Cleanliness is the greatest good of modern civilization. We take a shower every day, enjoy baths with aromatic salts, but there are still many places in the world, where there are no showers whatsoever. What kind of a shower can one have in a reindeer skin tent, for example? In hot countries, water is luxury, so there is nothing that people can use to wash themselves with. In the past, hygiene was a huge problem. Yet, "white gloves" were all the rage even in ancient times.
The Romans were probably the cleanest of all civilized nations. The Romans used a lot of water that they would deliver to their fountains and baths. Every resident of the million-strong imperial Rome would use from 200 to 9,000 liters of water. The Romans used that water for public baths. Why public? Eighty percent of the population of Rome lived in insula homes without any conveniences at all. There were neither hearths, nor even toilets there. People would go to public toilets to relieve themselves.
Starting from the 2nd century BC, the Romans became obsessed with cleanliness.
Everyone wanted to be clean, but only a few could afford that. At the beginning of a new era, public baths became exceptionally popular, as poor people's homes did not have bathrooms. Even if a poor man could have a bathroom in his house, how many jars of water would he have to bring to fill the bath?
Public baths were always at hand in Rome. In 33 BC, there were about 170 of them there, and their number increased to more than a thousand some 200 years later.
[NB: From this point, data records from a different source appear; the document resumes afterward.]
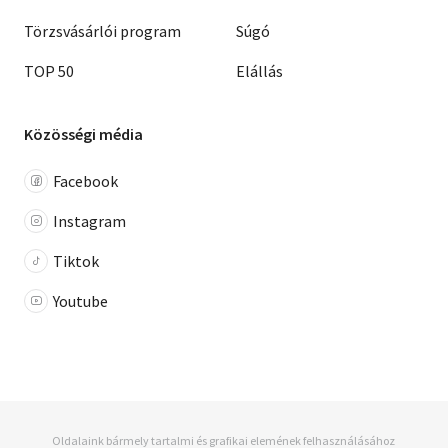
Törzsvásárlói program
Súgó
TOP 50
Elállás
Közösségi média
Facebook
Instagram
Tiktok
Youtube
Oldalaink bármely tartalmi és grafikai elemének felhasználásához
Entrance to the bath and the use of hot water was either very cheap or free.
Many high-ranking Romans, who wanted to be elected for various positions, would often cover all the costs to maintain public baths in a hope that their generosity would bring them many votes. Emperors would do the same.
Public baths could be found in most Roman towns, even in smallest ones. For example, in the city of Volubilis (modern Morocco), two grand public baths were built that could house all inhabitants of the city at once.
The Romans would spend a lot of effort and energy to decorate the interior of their baths. The baths that were built on emperors' money were luxurious. For example, the baths of Emperor Caracalla were 225 by 114 meters large - that was the size of the main building only. Taking into consideration all the walking paths, gardens and outbuildings, the whole bath complex covered the area of about 10 hectares (roughly equivalent to 15 full-size hockey fields), and those were not the largest Roman baths.
A visitor of a Roman bath would immediately notice a beautifully decorated ceiling, walls finished with rare rocks, marble columns and floors covered with mosaic patterns of colored tiles - tesserae.
The building of the bath was crowned with a huge dome, under which there was a room for hot baths. There were also rooms for cold and warm baths. In all of those rooms, there were pools filled with hot, warm or cold water. The baths of Emperor Diocletian took 13 hectares of land and could house 3,000 people.
A visitor of the Roman bath could go on a real bath journey. At first, they could go to a dry heat bath (the Romans called it "the Spartan bath"). Today, we know this kind of bath as sauna.
After a sauna, one could dive into a pool of cold water. One could go outdoors to play games with friends.
When washing themselves, the Romans would first anoint their skin with oil before scrubbing it off with the help of a special scraper.
Roman baths could offer a variety of activities. There was a library, a laundry, reading rooms, gardens, tailor shops, barber and manicure shops, lounges, wine shops, inns and a gymnasium for sports exercises. Most Romans would go to baths every day, sometimes several times a day.